It’s easy to draw parallels between what we do at Delta Solar and what the Office of Entrepreneurship and Innovation (OEI) at the University of Arkansas are doing, as we share a common goal: we both want to see novel science and technology flourish and young minds continue to create – in whatever form that takes. The Heartland Challenge is a startup competition for student-led ventures that provides an opportunity for our next generation entrepreneurs to share their vision with an opportunity to win prizes and grow their networks.
What is the Heartland Challenge?
Not familiar with the competition? The Heartland Challenge is a competition organized by the University of Arkansas Office of Entrepreneurship and Innovation with the goal of simulating the real-world experience of pitching a high-growth business venture and raising the capital needed to get it off the ground. This not only provides students with valuable experience that will help them in future entrepreneurial roles, but it also provides them with skills and networking opportunities that will benefit them regardless of their ultimate career path.
Of course, while this is a fantastic opportunity for everyone involved, it’s not just about the experience and connections. After all, it is a competition. Eligible student-created businesses go head-to-head for significant cash prizes, with first place taking home $50,000 to advance their venture.
Our Role in the Challenge
Now, where do we come into all of this? From the beginning, we at Delta Solar have had the future in mind. The energy sector is experiencing major changes. The innovation cycle typical to semiconductors has been imposed onto an industry that is used to thinking in decades. One of our founders, UA alumnus and STEM education advocate Doug Hutchings, always points out that this rapid technological advancement creates outsized opportunities for energy consumers and the entrepreneurs who focus on adding value. Delta Solar works to continuously push the boundaries of innovation and utilize the best technologies for each project.

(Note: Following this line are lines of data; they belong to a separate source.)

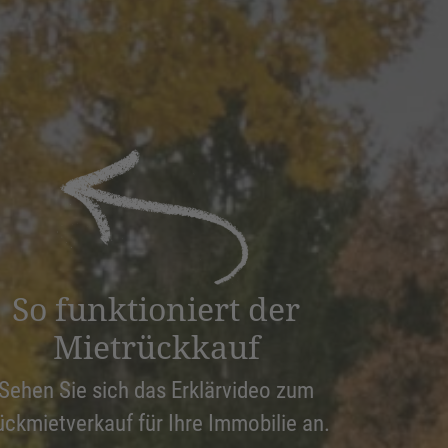
So funktioniert der
Mietrückkauf
Sehen Sie sich das Erklärvideo zum
ückmietverkauf für Ihre Immobilie an.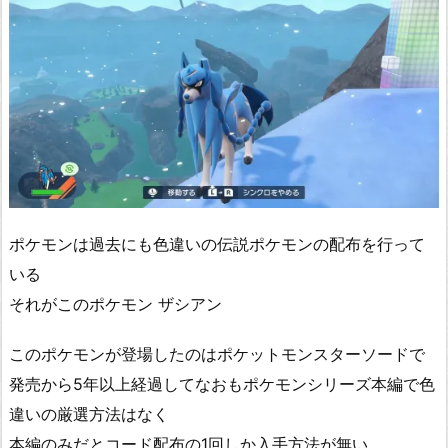
ポケモンは過去にも色違いの伝説ポケモンの配布を行って
いる
それがこのポケモン ザシアン
このポケモンが登場したのはポケットモンスターソードで
発売から5年以上経過してなおもポケモンシリーズ本編で色
違いの厳選方法はなく
本編のみだとコード配布の1回しか入手方法が無い…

In fact, Doug’s entrepreneurial journey began at the University of Arkansas in their new venture development courses. This ultimately led to $317,500 in non-dilutive funding to launch their business, and more importantly, it allowed him to build a strong network across the country. Delta Solar, like Doug’s other ventures, would not have been possible without the experience gained from going through startup competitions like the Heartland Challenge. We recognize that thorough, innovative science and boundary-pushing technology are the way to a better future for all of us and we want to reward students who work toward that goal through long-term enterprises.
We keep a fairly skinny marketing budget at Delta Solar in an effort to keep costs as low as possible for our customers but investing in the next generation of entrepreneurial talent was a no-brainer for us. So, we decided to throw our hat in the ring and developed the Delta Solar Innovation Award. We hope it will further inspire the change we want to see in the industry, scientific community, and the world at large by awarding the prize to the team that pitches the most groundbreaking and community-supporting business venture. As to be expected, we were extremely excited to see what the semifinalists had to offer and are proud to be a sponsor of the Heartland Challenge.
This year’s challenge featured 12 semifinalist teams from eight universities, with business projects ranging from medical advances to sustainability technologies. With ideas that fundamentally transform broken systems, these students demonstrate the best of entrepreneurial thinking.
While we think that all of the teams had fantastic business ideas, we’re especially excited about the winner of the Delta Solar Innovation Award, Urogix from Washington University in St. Louis. Urogix is working on an implantable device for the treatment of benign prostatic hyperplasia (BPH). Their minimally invasive solution is projected to be cost-effective, avoid complications, and encourage patients to consider surgery rather than relying on medications. Urogix is currently working on the device’s production and hopes to submit a 510(k) to the FDA by 2022.
We are thrilled to be able to play a small roll in supporting the Urogix team in their mission, and we look forward to tracking their progress as they work to improve health outcomes for the 30 million patients who annually deal with symptoms of BPH!